Quarantine diaries: Pregnant and dealing with tears of all kinds
A mom of 3 struggles with the mental load the pandemic has brought into her life
CBC Montreal wants to know how you are living these days. What are you doing differently? Have you learned, realized or observed anything?
Here is the next instalment of our series, Quarantine diaries: Life in the time of COVID-19, written by Connie Devouges, a mother and home daycare provider from Châteauguay, Que.
I am a mom to three boys ages four, six and 10 and currently expecting baby number four, another boy due May 8. My spouse is considered an essential worker.
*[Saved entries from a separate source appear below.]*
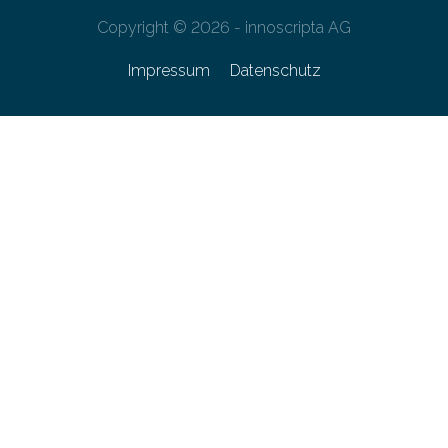
Copyright © 2026 - innoscripta AG
Impressum
Datenschutz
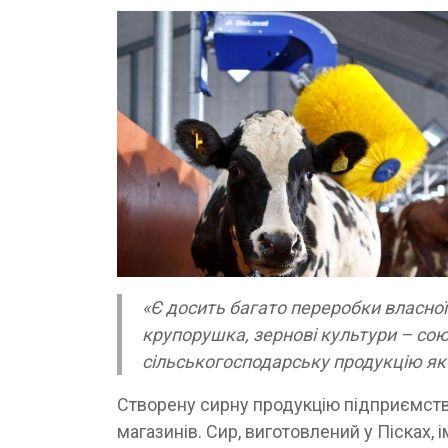
«Є досить багато переробки власної п
крупорушка, зернові культури – с
сільськогосподарську продукцію як 
Створену сирну продукцію підприємство
магазинів. Сир, виготовлений у Пісках, 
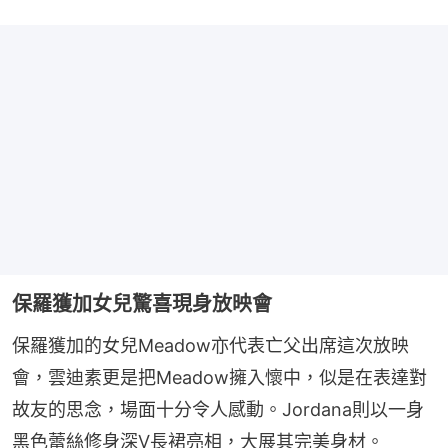
保羅獲加女兒驚喜現身放映會
保羅獲加的女兒Meadow亦代表亡父出席這次放映
會，雲迪素更是把Meadow擁入懷中，似是在表達對
故友的思念，場面十分令人感動。Jordana則以一身
黑色蕾絲修身深V長裙亮相，大展其完美身材。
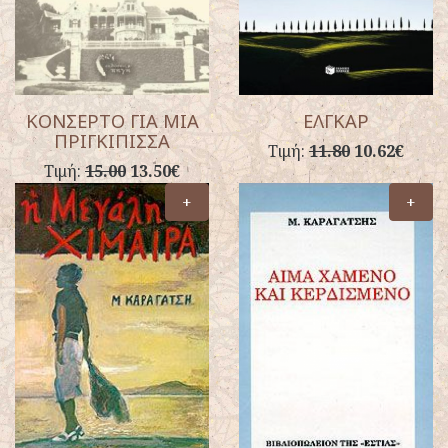
ΚΟΝΣΕΡΤΟ ΓΙΑ ΜΙΑ
ΕΛΓΚΑΡ
ΠΡΙΓΚΙΠΙΣΣΑ
Τιμή:
11.80
10.62€
Τιμή:
15.00
13.50€
+
+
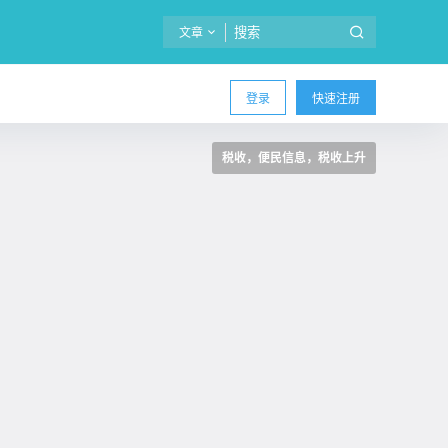
文章
登录
快速注册
税收，便民信息，税收上升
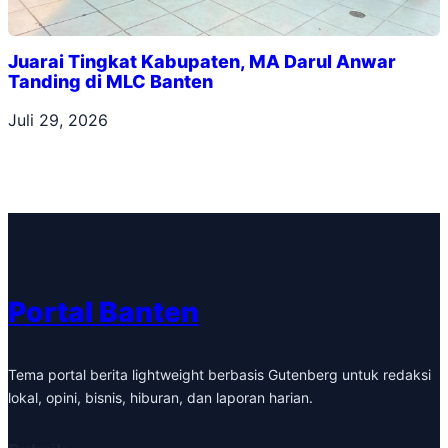
Juarai Tingkat Kabupaten, MA Darul Anwar
Tanding di MLC Banten
Juli 29, 2026
Portal Banten
Tema portal berita lightweight berbasis Gutenberg untuk redaksi
lokal, opini, bisnis, hiburan, dan laporan harian.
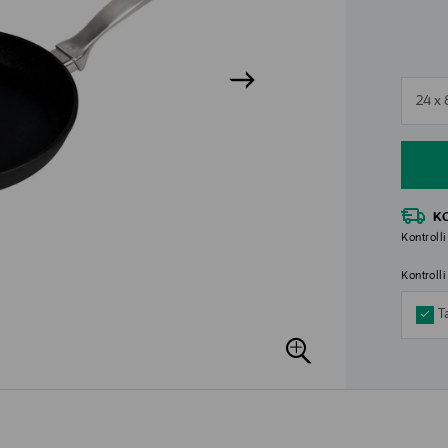
n
24 x 
n
K
Kontrolli
Kontroll
T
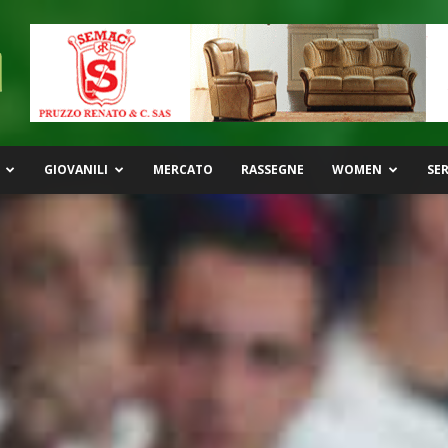
GIOVANILI
MERCATO
RASSEGNE
WOMEN
SER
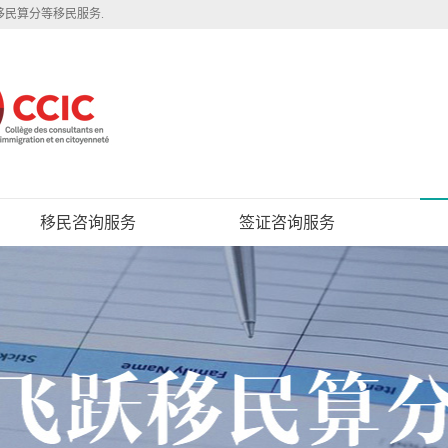
移民算分等移民服务.
移民咨询服务
签证咨询服务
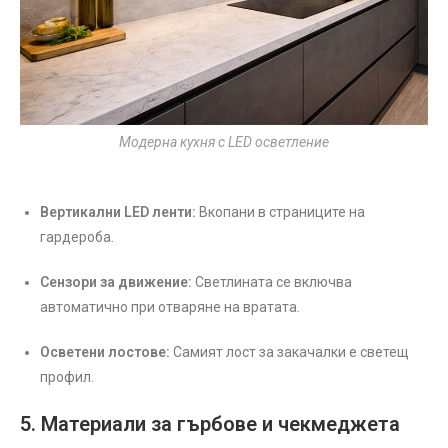
Модерна кухня с LED осветление
Вертикални LED ленти:
Вкопани в страниците на
гардероба.
Сензори за движение:
Светлината се включва
автоматично при отваряне на вратата.
Осветени лостове:
Самият лост за закачалки е светещ
профил.
5. Материали за гърбове и чекмеджета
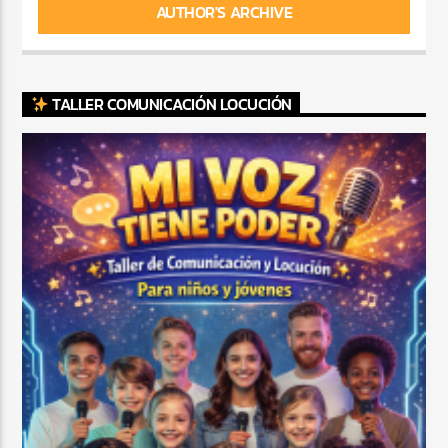
AUTHOR'S ARCHIVE
TALLER COMUNICACIÓN LOCUCIÓN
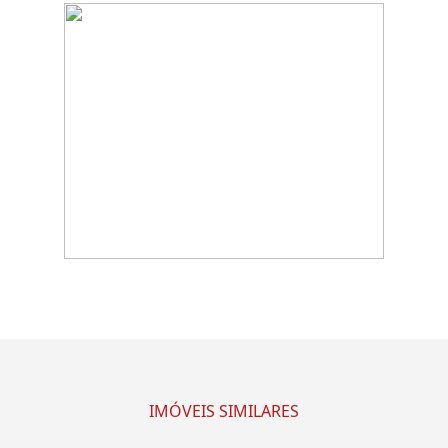
IMÓVEIS SIMILARES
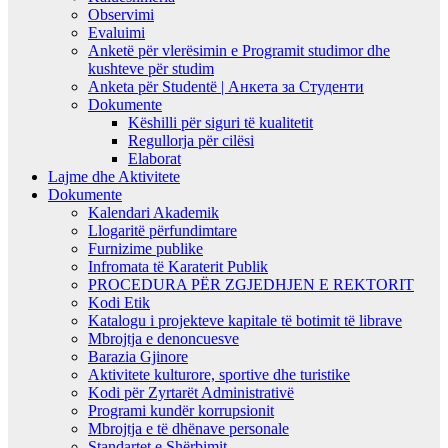
Observimi
Evaluimi
Anketë për vlerësimin e Programit studimor dhe
kushteve për studim
Anketa për Studentë | Анкета за Студенти
Dokumente
Këshilli për siguri të kualitetit
Regullorja për cilësi
Elaborat
Lajme dhe Aktivitete
Dokumente
Kalendari Akademik
Llogaritë përfundimtare
Furnizime publike
Infromata të Karaterit Publik
PROCEDURA PËR ZGJEDHJEN E REKTORIT
Kodi Etik
Katalogu i projekteve kapitale të botimit të librave
Mbrojtja e denoncuesve
Barazia Gjinore
Aktivitete kulturore, sportive dhe turistike
Kodi për Zyrtarët Administrativë
Programi kundër korrupsionit
Mbrojtja e të dhënave personale
Standartet e Shërbimit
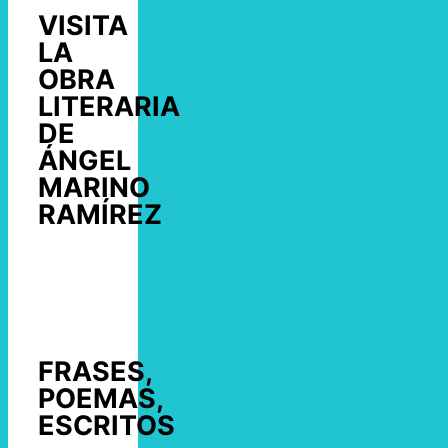
VISITA
LA
OBRA
LITERARIA
DE
ÁNGEL
MARINO
RAMÍREZ
FRASES,
POEMAS,
ESCRITOS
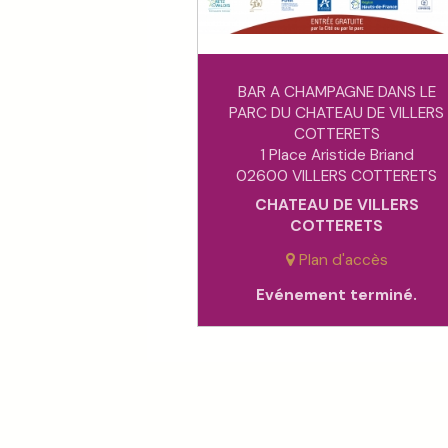
BAR A CHAMPAGNE DANS LE
PARC DU CHATEAU DE VILLERS
COTTERETS
1 Place Aristide Briand
02600 VILLERS COTTERETS
CHATEAU DE VILLERS
COTTERETS
Plan d'accès
Evénement terminé.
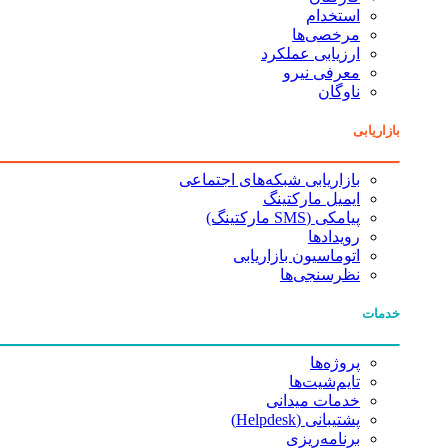
استخدام
مرخصی‌ها
ارزیابی عملکرد
معرفی نیرو
ناوگان
بازاریابی
بازاریابی شبکه‌های اجتماعی
ایمیل مارکتینگ
پیامکی (SMS مارکتینگ)
رویدادها
اتوماسیون بازاریابی
نظرسنجی‌ها
خدمات
پروژه‌ها
تایم‌شیت‌ها
خدمات میدانی
پشتیبانی (Helpdesk)
برنامه‌ریزی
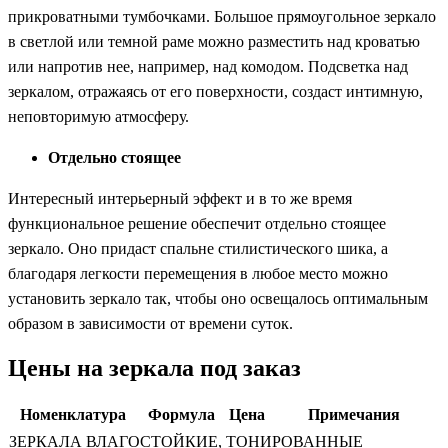
прикроватными тумбочками. Большое прямоугольное зеркало
в светлой или темной раме можно разместить над кроватью
или напротив нее, например, над комодом. Подсветка над
зеркалом, отражаясь от его поверхности, создаст интимную,
неповторимую атмосферу.
Отдельно стоящее
Интересный интерьерный эффект и в то же время
функциональное решение обеспечит отдельно стоящее
зеркало. Оно придаст спальне стилистического шика, а
благодаря легкости перемещения в любое место можно
установить зеркало так, чтобы оно освещалось оптимальным
образом в зависимости от времени суток.
Цены на зеркала под заказ
Номенклатура
Формула
Цена
Примечания
ЗЕРКАЛА ВЛАГОСТОЙКИЕ, ТОНИРОВАННЫЕ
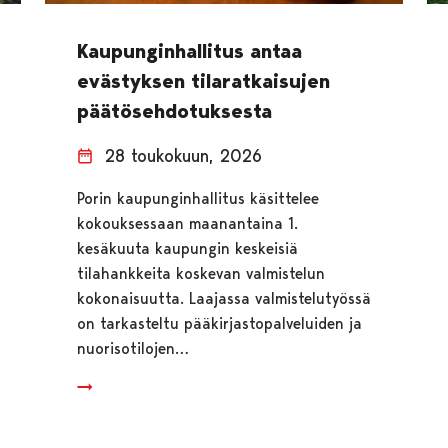
Kaupunginhallitus antaa
evästyksen tilaratkaisujen
päätösehdotuksesta
28 toukokuun, 2026
Porin kaupunginhallitus käsittelee
kokouksessaan maanantaina 1.
kesäkuuta kaupungin keskeisiä
tilahankkeita koskevan valmistelun
kokonaisuutta. Laajassa valmistelutyössä
on tarkasteltu pääkirjastopalveluiden ja
nuorisotilojen…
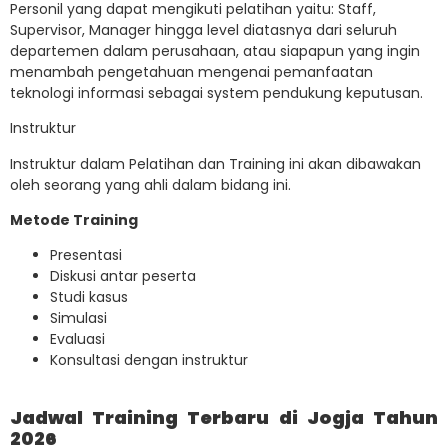
Personil yang dapat mengikuti pelatihan yaitu: Staff,
Supervisor, Manager hingga level diatasnya dari seluruh
departemen dalam perusahaan, atau siapapun yang ingin
menambah pengetahuan mengenai pemanfaatan
teknologi informasi sebagai system pendukung keputusan.
Instruktur
Instruktur dalam Pelatihan dan Training ini akan dibawakan
oleh seorang yang ahli dalam bidang ini.
Metode Training
Presentasi
Diskusi antar peserta
Studi kasus
Simulasi
Evaluasi
Konsultasi dengan instruktur
Jadwal Training Terbaru di Jogja Tahun
2026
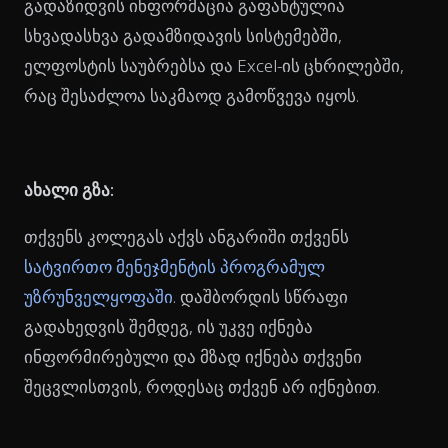
გადაზიდვის ინფორმაცია გაფანტულია
სხვადასხვა გადამზიდავის სისტემებში,
ელფოსტის საუბრებსა და Excel-ის ცხრილებში,
რაც შესაძლოა საკმაოდ გამოწვევა იყოს.
ახალი გზა:
თქვენს კოლეგას აქვს ანგარიში თქვენს
სატვირთო მენეჯმენტის პროგრამულ
უზრუნველყოფაში
. დაშბორდის სწრაფი
გადახედვის შემდეგ, ის უკვე იქნება
ინფორმირებული და მზად იქნება თქვენი
შეცვლისთვის, როდესაც თქვენ არ იქნებით.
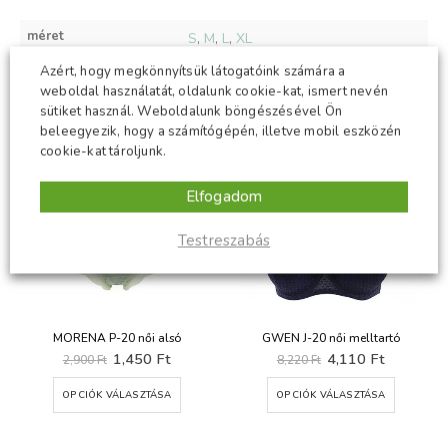
méret
S
,
M
,
L
,
XL
Azért, hogy megkönnyítsük látogatóink számára a
weboldal használatát, oldalunk cookie-kat, ismert nevén
sütiket használ. Weboldalunk böngészésével Ön
KAPCSOLÓDÓ TERMÉKEK
beleegyezik, hogy a számítógépén, illetve mobil eszközén
cookie-kat tároljunk.
-50%
-50%
Elfogadom
Testreszabás
MORENA P-20 női alsó
GWEN J-20 női melltartó
t
Original
Current
Original
Current
1,450
Ft
4,110
Ft
2,900
Ft
8,220
Ft
price
price
price
price
Ennek a terméknek több variációja van. A változatok a termékoldalon választhatók ki
Ennek a terméknek több variációja van. A változatok a termékoldalon választhatók ki
was:
is:
was:
is:
OPCIÓK VÁLASZTÁSA
OPCIÓK VÁLASZTÁSA
Ft.
2,900 Ft.
1,450 Ft.
8,220 Ft.
4,110 Ft.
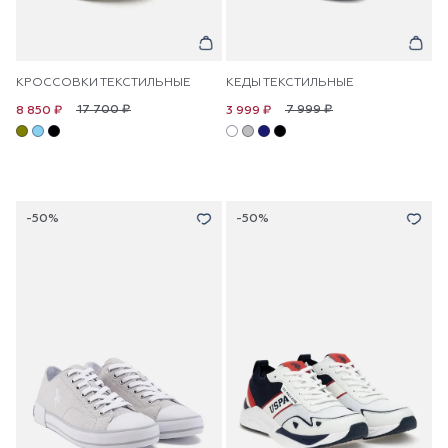
КРОССОВКИ ТЕКСТИЛЬНЫЕ
КЕДЫ ТЕКСТИЛЬНЫЕ
17 700 ₽
7 999 ₽
8 850 ₽
3 999 ₽
-50%
-50%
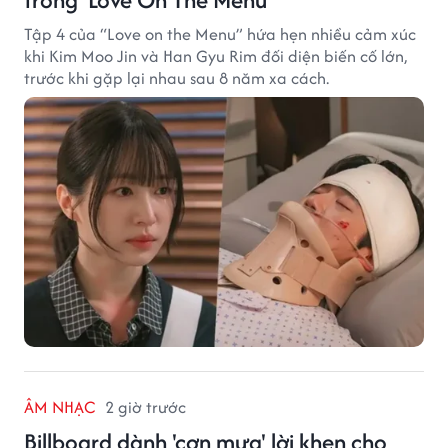
Tập 4 của “Love on the Menu” hứa hẹn nhiều cảm xúc
khi Kim Moo Jin và Han Gyu Rim đối diện biến cố lớn,
trước khi gặp lại nhau sau 8 năm xa cách.
ÂM NHẠC
2 giờ trước
Billboard dành 'cơn mưa' lời khen cho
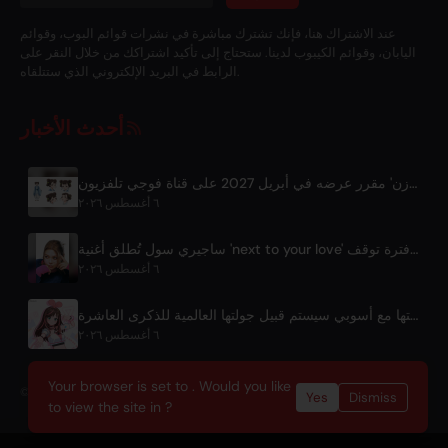
عند الاشتراك هنا، فإنك تشترك مباشرة في نشرات قوائم البوب، وقوائم
اليابان، وقوائم الكيبوب لدينا. ستحتاج إلى تأكيد اشتراكك من خلال النقر على
الرابط في البريد الإلكتروني الذي ستتلقاه.
أحدث الأخبار
أنمي تلفزيوني 'شوزن' مقرر عرضه في أبريل 2027 على قناة فوجي تلفزيون
٦ أغسطس ٢٠٢٦
ساجيري سول تُطلق أغنية 'next to your love' بعد فترة توقف
٦ أغسطس ٢٠٢٦
كيـزونا إيـي تُعزز شراكتها مع أسوبي سيستم قبيل جولتها العالمية للذكرى العاشرة
٦ أغسطس ٢٠٢٦
Your browser is set to . Would you like
© 2026 OnlyHit. All rights reserved. - Metadata provided by
ACRCloud
Yes
Dismiss
to view the site in ?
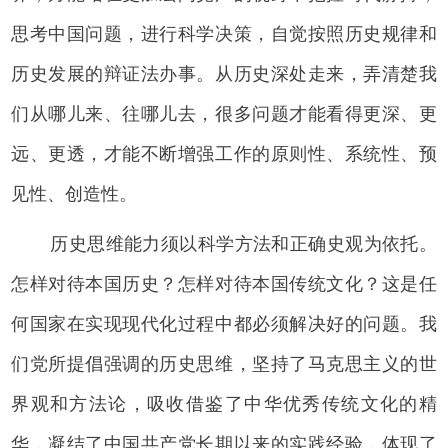
思考中国问题，进行科学决策，自觉按照历史规律和
历史发展的辩证法办事。从历史深处走来，弄清楚我
们从哪儿来、往哪儿去，很多问题才能看得更深、更
远、更透，才能不断增强工作的原则性、系统性、预
见性、创造性。
历史思维能力须以科学方法和正确史观为依托。
怎样对待本国历史？怎样对待本国传统文化？这是任
何国家在实现现代化过程中都必须解决好的问题。我
们党所提倡强调的历史思维，坚持了马克思主义的世
界观和方法论，吸收借鉴了中华优秀传统文化的精
华，凝结了中国共产党长期以来的实践经验，体现了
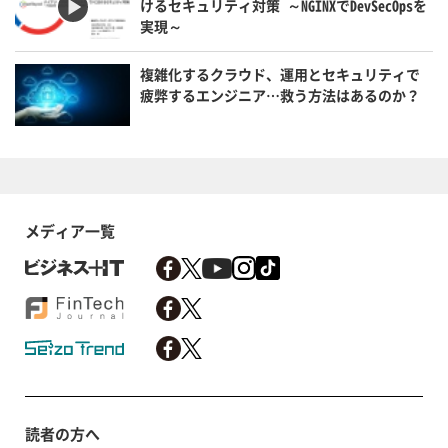
けるセキュリティ対策 ～NGINXでDevSecOpsを
実現～
複雑化するクラウド、運用とセキュリティで
疲弊するエンジニア…救う方法はあるのか？
メディア一覧
読者の方へ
I am grateful that he is still working, and for each passing day that he comes home in good health.
But I'm getting closer to my due date, which quickly went from a day that seemed so far away to one that's coming at a frightening speed. I've received sweet packages to celebrate the arrival of our little bug, and with those thoughtful packages came uncontrollable tears.
Tears of happiness, because of the reminder that better times are coming. Tears of worry, that as things swiftly change, I could become a mom labouring to deliver a sweet baby boy without my partner by my side. Tears over the lack of control we have over this whole situation, and tears as I break down in front of my boys, whom I am trying so hard to stay strong for.
On better days, I watch my belly grow and rhythmically bump to my little boy's hiccups. I wash his clothes, fold his blankets and pack my hospital bag as we approach the date that I have anxiously awaited for the last nine months. I struggle with the mental load this virus has brought into my life. I remind myself to take it one day at a time.